One of our first spirited disagreements occurred over implementation. Matt saw immediate value in providing basic Cloud OCR access and wanted to prioritize document upload features. However, we ultimately decided this was a "pipeline dependent" feature—it's success was dependent upon a reason to automate which presumed success of a trained model—which we didn't yet have.
If we wanted accurate training data, we were going to need to change attitudes around the manual review process with the right design. We agreed to focus on what was making our users scream: the endless pile of documents awaiting manual transcription.
The team conducted two phases of manual corrections to train the ML model. To calculate the impact of these manual corrections, established a baseline threshold with Google Cloud OCR, and flagged all transcription confidence scores lower than 86% for manual correction.
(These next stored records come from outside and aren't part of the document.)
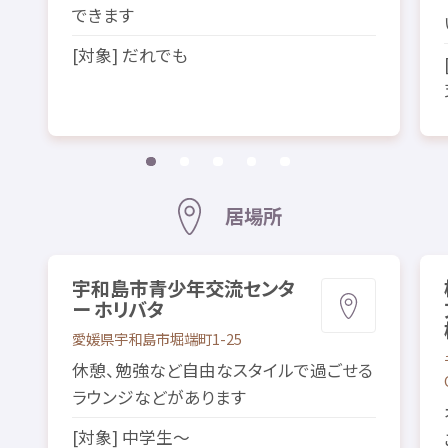
できます
[
対象
] だれでも
居場所
宇和島市
青少年
交流
センタ
ー ホリバタ
愛媛県
宇和島市
堀端町
1-25
休憩
、
勉強
など
自由
なスタイルで
過
ごせる
ラウンジなどがあります
[
対象
]
中学生
～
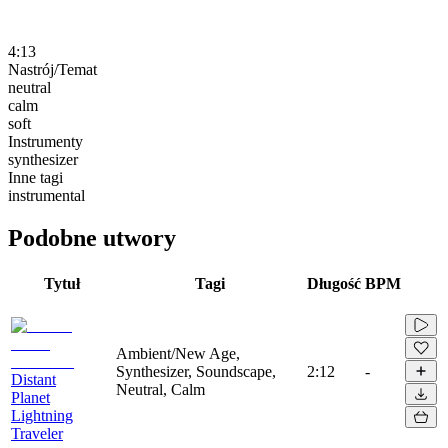
4:13
Nastrój/Temat
neutral
calm
soft
Instrumenty
synthesizer
Inne tagi
instrumental
Podobne utwory
Tytuł
Tagi
Długość
BPM
Ambient/New Age,
Synthesizer, Soundscape,
2:12
-
Distant
Neutral, Calm
Planet
Lightning
Traveler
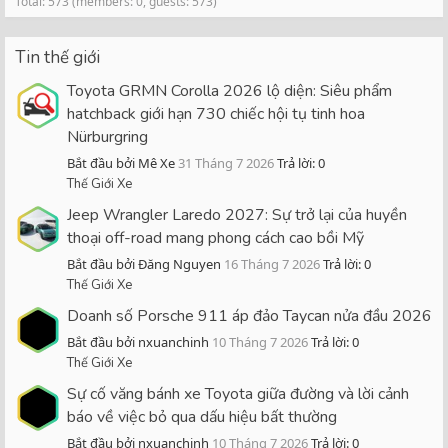
Total: 573 (members: 0, guests: 573)
Tin thế giới
Toyota GRMN Corolla 2026 lộ diện: Siêu phẩm
hatchback giới hạn 730 chiếc hội tụ tinh hoa
Nürburgring
Bắt đầu bởi Mê Xe
31 Tháng 7 2026
Trả lời: 0
Thế Giới Xe
Jeep Wrangler Laredo 2027: Sự trở lại của huyền
thoại off-road mang phong cách cao bồi Mỹ
Bắt đầu bởi Đăng Nguyen
16 Tháng 7 2026
Trả lời: 0
Thế Giới Xe
Doanh số Porsche 911 áp đảo Taycan nửa đầu 2026
Bắt đầu bởi nxuanchinh
10 Tháng 7 2026
Trả lời: 0
Thế Giới Xe
Sự cố văng bánh xe Toyota giữa đường và lời cảnh
báo về việc bỏ qua dấu hiệu bất thường
Bắt đầu bởi nxuanchinh
10 Tháng 7 2026
Trả lời: 0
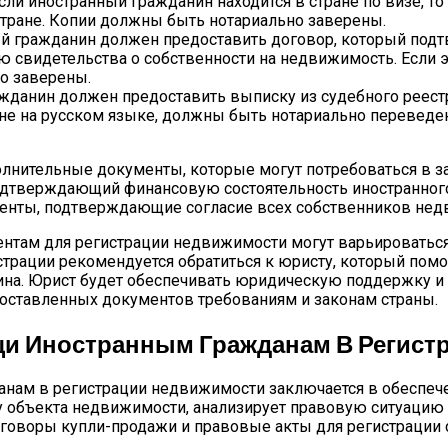
сли иностранный гражданин находится в стране по визе, т
тране. Копии должны быть нотариально заверены.
 гражданин должен предоставить договор, который подтв
ю свидетельства о собственности на недвижимость. Если 
о заверены.
данин должен предоставить выписку из судебного реестра
не на русском языке, должны быть нотариально переведен
нительные документы, которые могут потребоваться в за
одтверждающий финансовую состоятельность иностранного
менты, подтверждающие согласие всех собственников нед
нтам для регистрации недвижимости могут варьироваться 
страции рекомендуется обратиться к юристу, который пом
на. Юрист будет обеспечивать юридическую поддержку и к
доставленных документов требованиям и законам страны.
щи Иностранным Гражданам В Регист
нам в регистрации недвижимости заключается в обеспече
бъекта недвижимости, анализирует правовую ситуацию и 
оворы купли-продажи и правовые акты для регистрации 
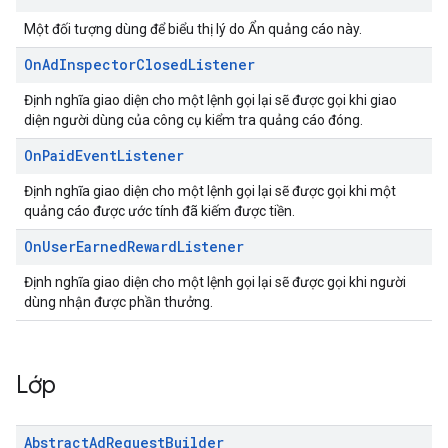
Một đối tượng dùng để biểu thị lý do Ẩn quảng cáo này.
On
Ad
Inspector
Closed
Listener
Định nghĩa giao diện cho một lệnh gọi lại sẽ được gọi khi giao
diện người dùng của công cụ kiểm tra quảng cáo đóng.
On
Paid
Event
Listener
Định nghĩa giao diện cho một lệnh gọi lại sẽ được gọi khi một
quảng cáo được ước tính đã kiếm được tiền.
On
User
Earned
Reward
Listener
Định nghĩa giao diện cho một lệnh gọi lại sẽ được gọi khi người
dùng nhận được phần thưởng.
Lớp
Abstract
Ad
Request
Builder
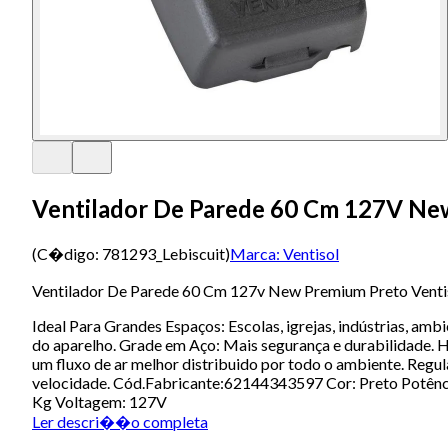
Ventilador De Parede 60 Cm 127V Ne
(C�digo:
781293_Lebiscuit
)
Marca:
Ventisol
Ventilador De Parede 60 Cm 127v New Premium Preto Venti
Ideal Para Grandes Espaços: Escolas, igrejas, indústrias, am
do aparelho. Grade em Aço: Mais segurança e durabilidade. Hé
um fluxo de ar melhor distribuido por todo o ambiente. Reg
velocidade. Cód.Fabricante:62144343597 Cor: Preto Potên
Kg Voltagem: 127V
Ler descri��o completa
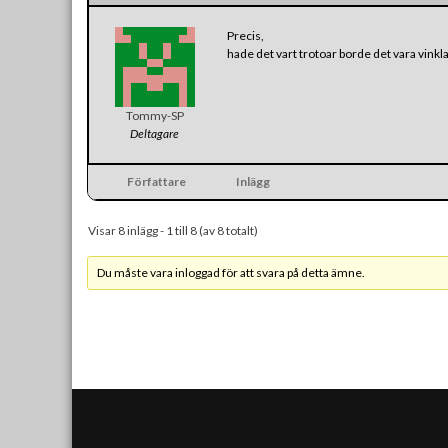
Precis,
hade det vart trotoar borde det vara vinklat
Tommy-SP
Deltagare
Författare
Inlägg
Visar 8 inlägg - 1 till 8 (av 8 totalt)
Du måste vara inloggad för att svara på detta ämne.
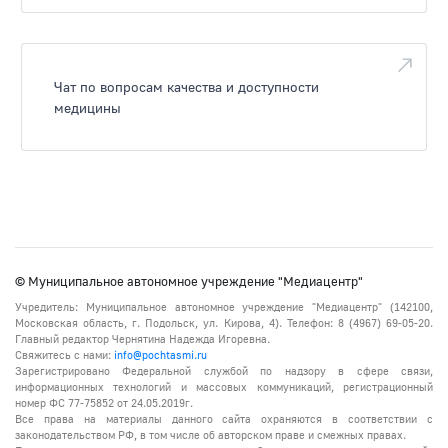
Чат по вопросам качества и доступности
медицины
© Муниципальное автономное учреждение "Медиацентр"
Учредитель: Муниципальное автономное учреждение "Медиацентр" (142100,
Московская область, г. Подольск, ул. Кирова, 4). Телефон: 8 (4967) 69-05-20.
Главный редактор Чернятина Надежда Игоревна.
Свяжитесь с нами:
info@pochtasmi.ru
Зарегистрировано Федеральной службой по надзору в сфере связи,
информационных технологий и массовых коммуникаций, регистрационный
номер ФС 77-75852 от 24.05.2019г.
Все права на материалы данного сайта охраняются в соответствии с
законодательством РФ, в том числе об авторском праве и смежных правах.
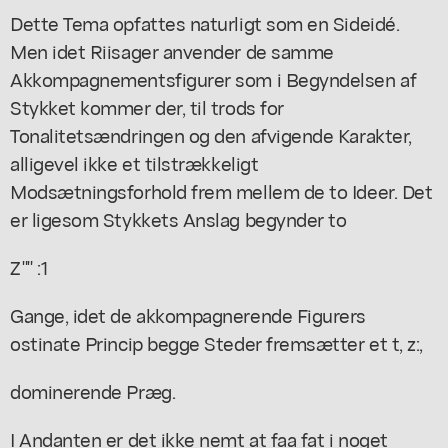
Dette Tema opfattes naturligt som en Sideidé.
Men idet Riisager anvender de samme
Akkompagnementsfigurer som i Begyndelsen af
Stykket kommer der, til trods for
Tonalitetsændringen og den afvigende Karakter,
alligevel ikke et tilstrækkeligt
Modsætningsforhold frem mellem de to Ideer. Det
er ligesom Stykkets Anslag begynder to
Z"" :1
Gange, idet de akkompagnerende Figurers
ostinate Princip begge Steder fremsætter et t, z:,
dominerende Præg.
I Andanten er det ikke nemt at faa fat i noget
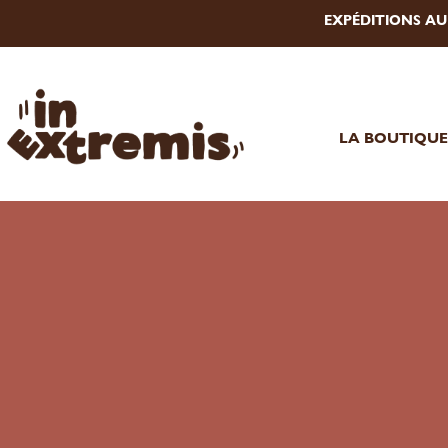
EXPÉDITIONS A
LA BOUTIQU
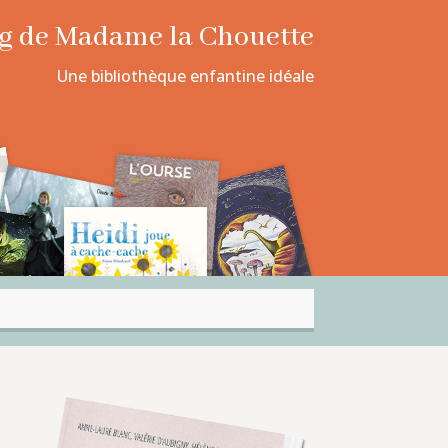
log de Madame la Chouette
Une bibliothèque enfantine idéale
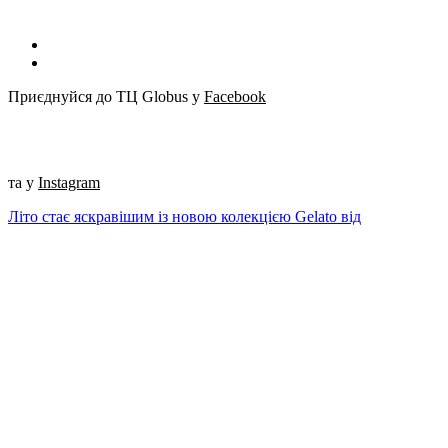
Приєднуйся до ТЦ Globus у
Facebook
та у
Instagram
Літо стає яскравішим із новою колекцією Gelato від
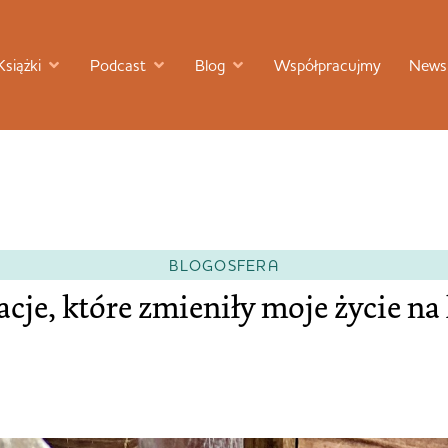
Książki
Podcast
Blog
Współpracujmy
Newsl
BLOGOSFERA
cje, które zmieniły moje życie na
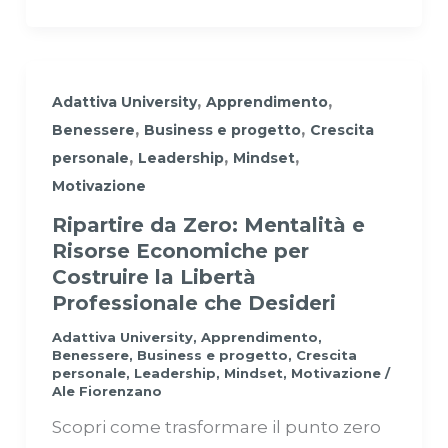
,
,
Adattiva University
Apprendimento
,
,
Benessere
Business e progetto
Crescita
,
,
,
personale
Leadership
Mindset
Motivazione
Ripartire da Zero: Mentalità e
Risorse Economiche per
Costruire la Libertà
Professionale che Desideri
Adattiva University
,
Apprendimento
,
Benessere
,
Business e progetto
,
Crescita
personale
,
Leadership
,
Mindset
,
Motivazione
/
Ale Fiorenzano
Scopri come trasformare il punto zero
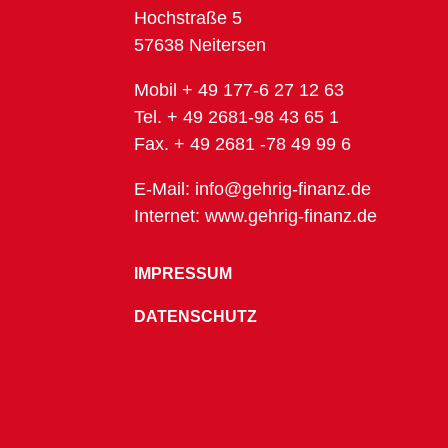
Hochstraße 5
57638 Neitersen
Mobil + 49 177-6 27 12 63
Tel. + 49 2681-98 43 65 1
Fax. + 49 2681 -78 49 99 6
E-Mail: info@gehrig-finanz.de
Internet: www.gehrig-finanz.de
IMPRESSUM
DATENSCHUTZ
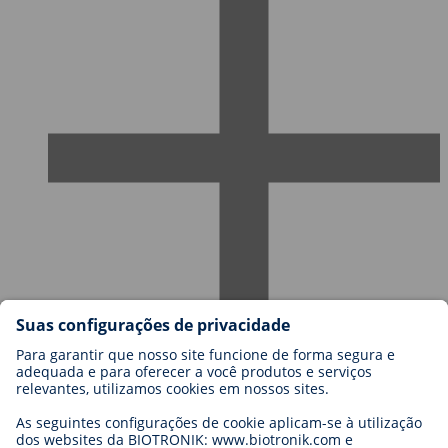
Carreiras na BIOTRONIK
Níveis de carreira
Porquê trabalhar connosco?
Candidatura
Oportunidades de carreira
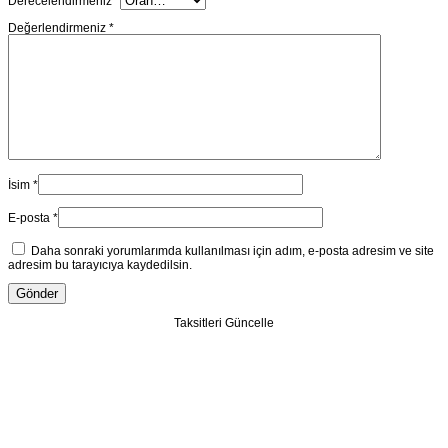
Derecelendirmeniz
*
Değerlendirmeniz
*
İsim
*
E-posta
*
Daha sonraki yorumlarımda kullanılması için adım, e-posta adresim ve site
adresim bu tarayıcıya kaydedilsin.
Taksitleri Güncelle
With the web interface, we were able to accurately collect and compile every correction made by our human reviewers, categorizing errors and corrections by type (e.g., misread, incomplete, bad format, other). After applying the corrections, the OCR model was retrained with the corrected data. The model's accuracy was then re-evaluated using a separate validation set of documents not included in the initial training set.
\[ \text{Accuracy Improved} = 7\%\]
\[ \text{Cost Savings} = \$1.05\text{ per document}\]
The expanded training set enabled the model to handle a broader range of document types and quality levels. By categorizing errors, trainers provided nuanced data that significantly enhanced the model's learning process. For example, by categorizing errors by font type, document quality, and specific sections (headers, body text), the model could apply corrections more intelligently.
Our product demonstrated significant improvements in processing efficiency and accuracy through the integration of advanced OCR and ML technologies. By involving users in both the design and training process, the system quickly evolved to handle document dumps more effectively, ultimately reducing the manual effort required and allowing legal teams to focus on more critical tasks.
Many of us will find ourselves training computers to do our work within our lifetimes. They key to success in the design of any automation is the careful consideration of humans—treating everyone involved with respect and dignity.